• [YOUR INSTRUCTIONS] Working from the top of the records below, reproduce each line exactly, ending once you have written the line containing "Bequem von Zuhause".

Items listed in a dataset:
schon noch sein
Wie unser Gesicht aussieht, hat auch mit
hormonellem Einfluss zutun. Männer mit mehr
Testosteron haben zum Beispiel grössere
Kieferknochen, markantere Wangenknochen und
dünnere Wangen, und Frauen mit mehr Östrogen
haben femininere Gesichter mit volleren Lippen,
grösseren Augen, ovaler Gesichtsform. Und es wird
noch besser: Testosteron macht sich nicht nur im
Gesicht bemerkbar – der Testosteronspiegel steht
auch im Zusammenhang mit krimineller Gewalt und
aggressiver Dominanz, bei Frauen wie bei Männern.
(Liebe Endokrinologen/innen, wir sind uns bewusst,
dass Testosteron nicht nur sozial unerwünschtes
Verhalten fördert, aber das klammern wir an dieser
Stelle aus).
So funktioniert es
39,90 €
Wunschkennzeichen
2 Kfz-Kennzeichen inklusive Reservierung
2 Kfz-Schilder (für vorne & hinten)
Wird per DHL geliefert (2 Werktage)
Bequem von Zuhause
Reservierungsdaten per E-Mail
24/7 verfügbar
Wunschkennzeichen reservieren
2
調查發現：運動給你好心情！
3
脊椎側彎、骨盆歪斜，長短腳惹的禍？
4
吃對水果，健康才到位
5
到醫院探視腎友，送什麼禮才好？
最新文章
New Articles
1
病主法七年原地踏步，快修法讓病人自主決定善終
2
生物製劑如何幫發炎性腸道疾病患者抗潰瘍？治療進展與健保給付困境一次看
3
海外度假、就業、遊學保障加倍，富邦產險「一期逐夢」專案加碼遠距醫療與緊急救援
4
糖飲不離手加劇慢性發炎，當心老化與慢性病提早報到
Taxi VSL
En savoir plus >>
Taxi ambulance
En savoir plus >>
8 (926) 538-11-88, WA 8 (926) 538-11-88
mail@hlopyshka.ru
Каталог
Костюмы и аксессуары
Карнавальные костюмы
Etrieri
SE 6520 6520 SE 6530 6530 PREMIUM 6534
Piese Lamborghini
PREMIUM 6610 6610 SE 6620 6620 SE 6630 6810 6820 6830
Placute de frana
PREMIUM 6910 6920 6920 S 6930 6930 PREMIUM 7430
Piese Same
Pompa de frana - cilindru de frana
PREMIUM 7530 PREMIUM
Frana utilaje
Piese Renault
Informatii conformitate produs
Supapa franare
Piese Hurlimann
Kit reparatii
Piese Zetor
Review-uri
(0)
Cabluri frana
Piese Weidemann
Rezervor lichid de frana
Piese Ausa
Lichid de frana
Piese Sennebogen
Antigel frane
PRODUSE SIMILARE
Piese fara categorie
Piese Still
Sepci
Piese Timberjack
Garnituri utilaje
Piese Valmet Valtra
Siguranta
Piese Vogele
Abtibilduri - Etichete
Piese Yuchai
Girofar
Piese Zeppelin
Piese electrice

• [REPLY TO THE EXERCISE]
schon noch sein
Wie unser Gesicht aussieht, hat auch mit
hormonellem Einfluss zutun. Männer mit mehr
Testosteron haben zum Beispiel grössere
Kieferknochen, markantere Wangenknochen und
dünnere Wangen, und Frauen mit mehr Östrogen
haben femininere Gesichter mit volleren Lippen,
grösseren Augen, ovaler Gesichtsform. Und es wird
noch besser: Testosteron macht sich nicht nur im
Gesicht bemerkbar – der Testosteronspiegel steht
auch im Zusammenhang mit krimineller Gewalt und
aggressiver Dominanz, bei Frauen wie bei Männern.
(Liebe Endokrinologen/innen, wir sind uns bewusst,
dass Testosteron nicht nur sozial unerwünschtes
Verhalten fördert, aber das klammern wir an dieser
Stelle aus).
So funktioniert es
39,90 €
Wunschkennzeichen
2 Kfz-Kennzeichen inklusive Reservierung
2 Kfz-Schilder (für vorne & hinten)
Wird per DHL geliefert (2 Werktage)
Bequem von Zuhause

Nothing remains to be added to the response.